Superior Court of Pennsylvania.

Argued May 21, 1992.
Filed October 1, 1992.

*361 Kathy Jo Liddick, Towanda, for appellants.

L. Carter Anderson, Montrose, for participating party.

Before BECK, JOHNSON and HUDOCK, JJ.

BECK, Judge:

In this opinion, inter alia, we revisit the standard to be applied in evaluating effectiveness of counsel in a dependency proceeding.

This is an appeal from an order continuing the placement of fifteen-year-old S.M. in foster care after he was found to be a dependent child under section 6302 of the Juvenile Act. F.M. and L.M., appellants and parents of S.M., raise three issues on appeal: 1) whether the evidence was sufficient to support a finding of dependency; 2) whether the evidence was sufficient to support the trial court's finding that there was a clear necessity to place S.M. outside the home; and 3) whether appellants' trial counsel was ineffective. Our careful review of appellants' arguments and of the trial court record indicates that none of these contentions has merit. We affirm.

S.M. was placed in foster care after being involved in a confrontation with his father in which his father struck him in the rib cage. On several occasions S.M. reported to his school psychologist that his father hit him and that his home life was *362 unbearable. S.M. has a recent history of discipline and academic problems at school and displayed inappropriate behavior towards female classmates. S.M. was in therapy for a short time to help him with his problems but was withdrawn when he "fell in love" with his therapist.

Judge Kenneth Seamans found that S.M. was "without proper parental care or control ... necessary for his physical, mental, or emotional health, or morals...." and that he was, therefore, a "dependent child" as defined in section 6302 of the Juvenile Act.
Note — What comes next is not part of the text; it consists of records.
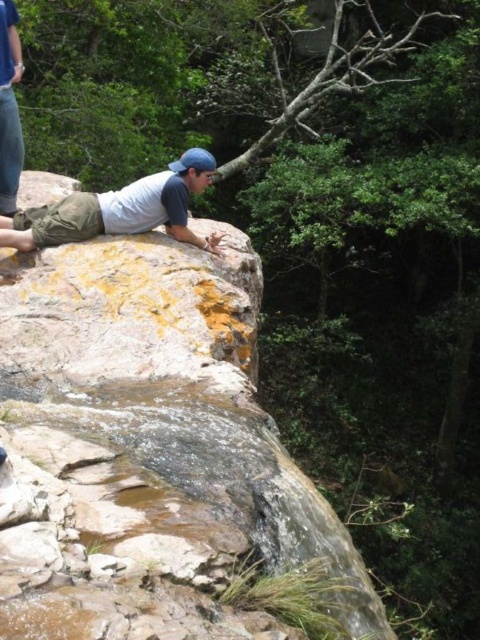 Question: Which of the following is the closest to the observer?

Choices:
 (A) matte gray shirt at center
 (B) matte gray shirt at upper left

Answer: (A)

Question: Does matte gray shirt at center appear under matte gray shirt at upper left?

Choices:
 (A) yes
 (B) no

Answer: (A)

Question: Is matte gray shirt at center bigger than matte gray shirt at upper left?

Choices:
 (A) no
 (B) yes

Answer: (B)

Question: Which point appears farthest from the camera in this image?

Choices:
 (A) (205, 248)
 (B) (11, 99)

Answer: (A)

Question: Is matte gray shirt at center smaller than matte gray shirt at upper left?

Choices:
 (A) yes
 (B) no

Answer: (B) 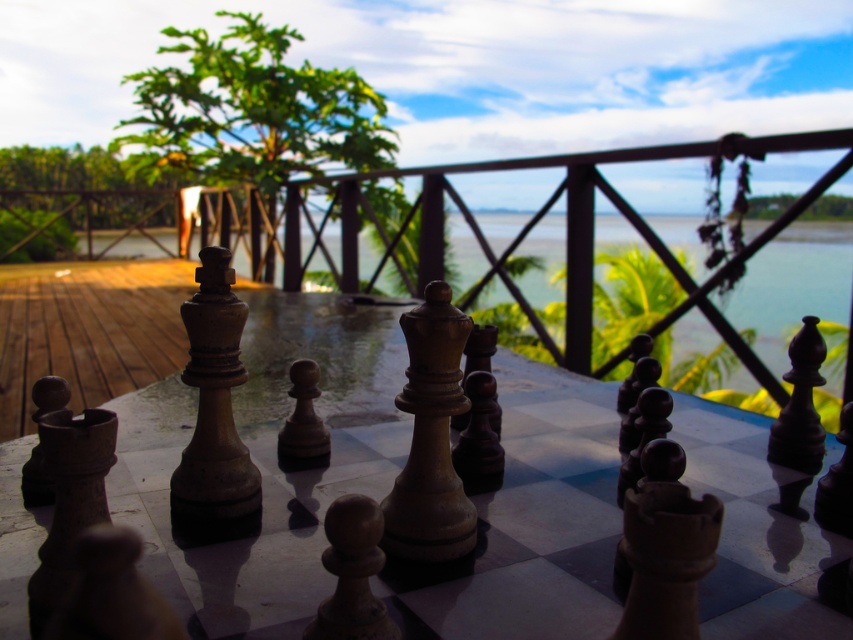 You are standing on a wooden deck overlooking a scenic tropical area. You see a point marked at coordinates (265, 464). According to the image, what object is located at that point?

The point at (265, 464) corresponds to the wooden chessboard at center.

You are a chess player standing on the deck and want to place a new chess piece on the wooden chessboard at center. However, there is transparent glass water at center above it. Can you place the piece directly on the chessboard without it getting wet?

The wooden chessboard at center is below transparent glass water at center, so the water is above it. Since the water is transparent and glass, it might be a cover or protective layer. Therefore, you can safely place the chess piece on the wooden chessboard at center without it getting wet as the glass likely prevents water from reaching the board. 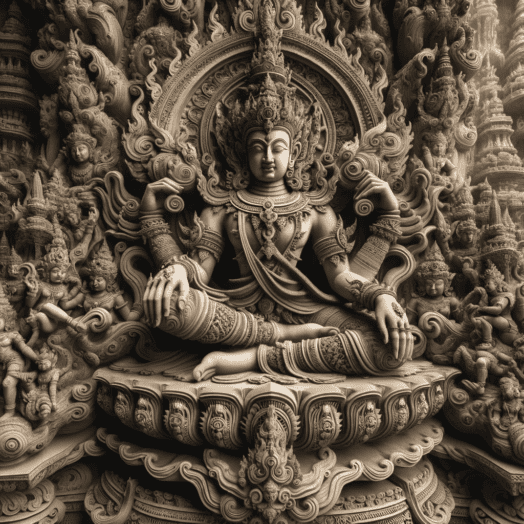 Where is `statue figure`? The height and width of the screenshot is (524, 524). statue figure is located at coordinates (242, 209).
In the order on appeal, Judge Seamans continued S.M.'s placement in foster care and ordered that both he and his family receive counselling and that his parents attend parenting classes.

Appellants contend that the evidence presented was insufficient to support a finding of dependency. A finding of dependency must be supported by "clear and convincing evidence" that proper parental care and control are not available. In the Interest of Justin S., 375 Pa.Super. 88, 543 A.2d 1192 (1988); In Re Barclay, 321 Pa.Super. 417, 468 A.2d 778 (1983). Such a conclusion requires that testimony be "so clear, direct, weighty, and convincing as to enable the [trier of facts] to come to a clear conviction, without hesitancy, of the truth of the precise facts in issue." In the Interest of Justin S. at 100, 543 A.2d at 1197. While our standard of review in dependency cases is generally quite broad, we must defer to the fact finding of the hearing judge who had the opportunity to observe and rule upon the credibility of the witnesses and parties who appeared. Id., 375 Pa.Superior Ct. at 100, 543 A.2d at 1198.
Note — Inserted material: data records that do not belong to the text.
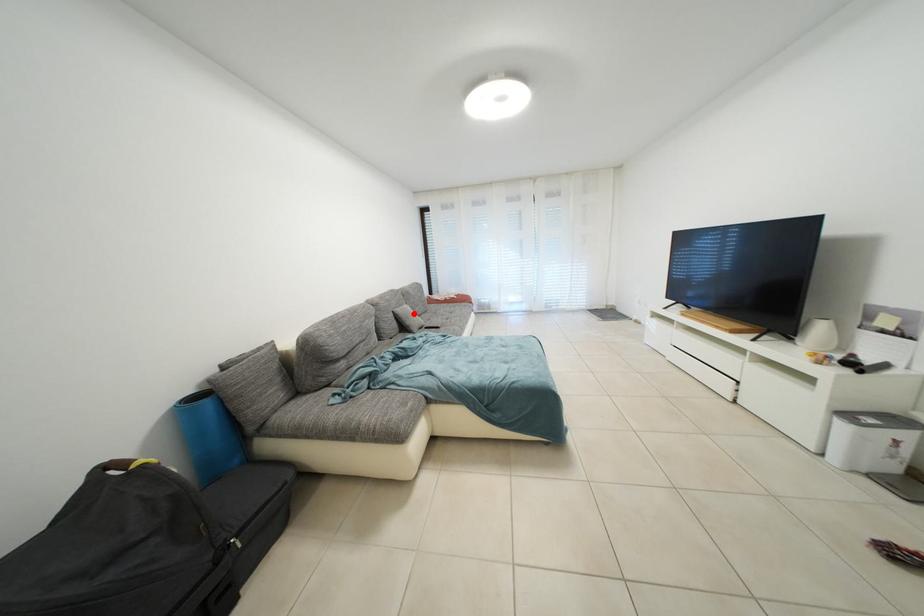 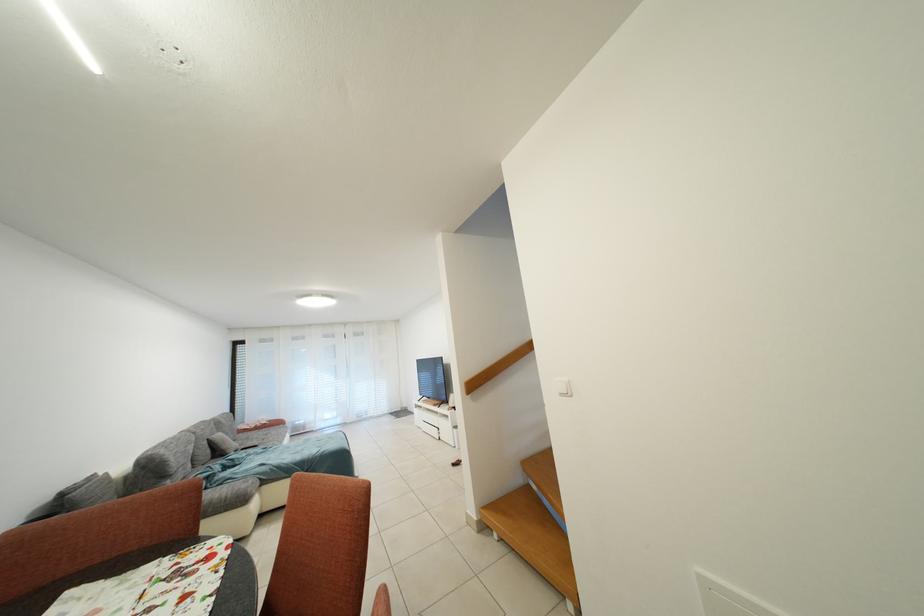 Find the pixel in the second image that matches the highlighted location in the first image.

(227, 440) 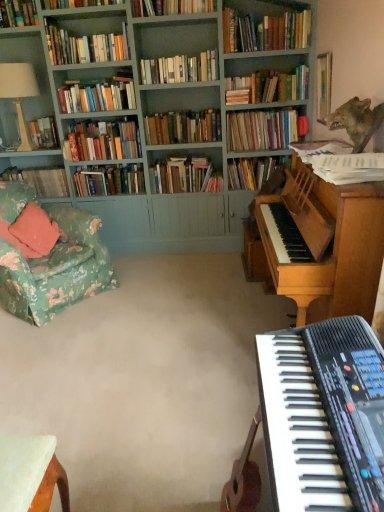 Question: Which direction should I rotate to face hardcover books at upper center, marked as the 7th book in a back-to-front arrangement, — up or down?

Choices:
 (A) up
 (B) down

Answer: (A)

Question: Considering the relative positions of teal painted wood bookcase at upper left and hardcover books at upper center, which is the 13th book from back to front, in the image provided, is teal painted wood bookcase at upper left behind hardcover books at upper center, which is the 13th book from back to front,?

Choices:
 (A) yes
 (B) no

Answer: (B)

Question: Considering the relative sizes of teal painted wood bookcase at upper left and hardcover books at upper center, which is the 13th book from back to front, in the image provided, is teal painted wood bookcase at upper left bigger than hardcover books at upper center, which is the 13th book from back to front,?

Choices:
 (A) no
 (B) yes

Answer: (B)

Question: From a real-world perspective, does teal painted wood bookcase at upper left stand above hardcover books at upper center, which is the second book in front-to-back order?

Choices:
 (A) no
 (B) yes

Answer: (A)

Question: Considering the relative sizes of teal painted wood bookcase at upper left and hardcover books at upper center, which is the 13th book from back to front, in the image provided, is teal painted wood bookcase at upper left smaller than hardcover books at upper center, which is the 13th book from back to front,?

Choices:
 (A) no
 (B) yes

Answer: (A)

Question: Would you say teal painted wood bookcase at upper left is outside hardcover books at upper center, which is the second book in front-to-back order?

Choices:
 (A) no
 (B) yes

Answer: (B)

Question: From the image's perspective, does teal painted wood bookcase at upper left appear lower than hardcover books at upper center, which is the 13th book from back to front?

Choices:
 (A) no
 (B) yes

Answer: (B)

Question: Considering the relative sizes of hardcover books at upper center, which is the 13th book from back to front, and white ceramic lamp at upper left in the image provided, is hardcover books at upper center, which is the 13th book from back to front, wider than white ceramic lamp at upper left?

Choices:
 (A) no
 (B) yes

Answer: (B)

Question: Are hardcover books at upper center, which is the second book in front-to-back order, and white ceramic lamp at upper left located far from each other?

Choices:
 (A) no
 (B) yes

Answer: (B)

Question: Is hardcover books at upper center, which is the 13th book from back to front, oriented away from white ceramic lamp at upper left?

Choices:
 (A) no
 (B) yes

Answer: (A)

Question: Is the depth of hardcover books at upper center, which is the second book in front-to-back order, less than that of white ceramic lamp at upper left?

Choices:
 (A) yes
 (B) no

Answer: (A)

Question: Considering the relative sizes of hardcover books at upper center, which is the second book in front-to-back order, and white ceramic lamp at upper left in the image provided, is hardcover books at upper center, which is the second book in front-to-back order, shorter than white ceramic lamp at upper left?

Choices:
 (A) yes
 (B) no

Answer: (A)

Question: Is the position of hardcover books at upper center, which is the 13th book from back to front, more distant than that of white ceramic lamp at upper left?

Choices:
 (A) no
 (B) yes

Answer: (A)

Question: Considering the relative sizes of shiny metallic wolf at upper right and teal painted wood bookcase at upper left in the image provided, is shiny metallic wolf at upper right shorter than teal painted wood bookcase at upper left?

Choices:
 (A) no
 (B) yes

Answer: (B)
Judge Seamans heard extensive testimony from which he concluded that S.M. was "without proper parental care, control or education as required by law...." This conclusion was based largely on his finding that S.M.'s father employed excessive force in disciplining S.M. Our review of the record reveals that Judge Seaman's findings were supported by clear and convincing evidence. He did not err by adjudicating S.M. to be a dependent child.

*363 Ronald Miller, S.M.'s school psychologist, testified that S.M. had been experiencing serious disciplinary and academic problems during the recent school year. In particular, Mr. Miller described the inappropriate behavior which S.M. had displayed toward female students. Mr. Miller testified that S.M. had been in therapy for these problems and that he recommended to appellants that S.M. receive further therapy but that they did not follow his advice, even after S.M. was suspended from school for his inappropriate behavior. Mr. Miller also described conversations which he had had with S.M. in which he had the opportunity to gain insight into S.M.'s relationship with his father. During these conversations, S.M., often in tears, would describe how he had run away from home due to his unbearable home life and the fact that his father would hit him. Mr. Miller had on several occasions seen fit to put S.M. in contact with Children's Services, hoping that they might be able to help S.M. with the problems he was having at home.

Judge Seamans also heard testimony from Carol Newhart, a Children's Services caseworker, who discussed the findings of the investigation which she had done subsequent to a report that S.M. had been struck in the ribs by his father. Ms. Newhart testified that S.M. has problems dealing with his relationship with his father, that his father has a history of "inappropriate discipline" and "poor parenting skills," and that S.M.'s behavior was "age inappropriate." Ms. Newhart also testified that the relationship between S.M. and his father was deteriorating.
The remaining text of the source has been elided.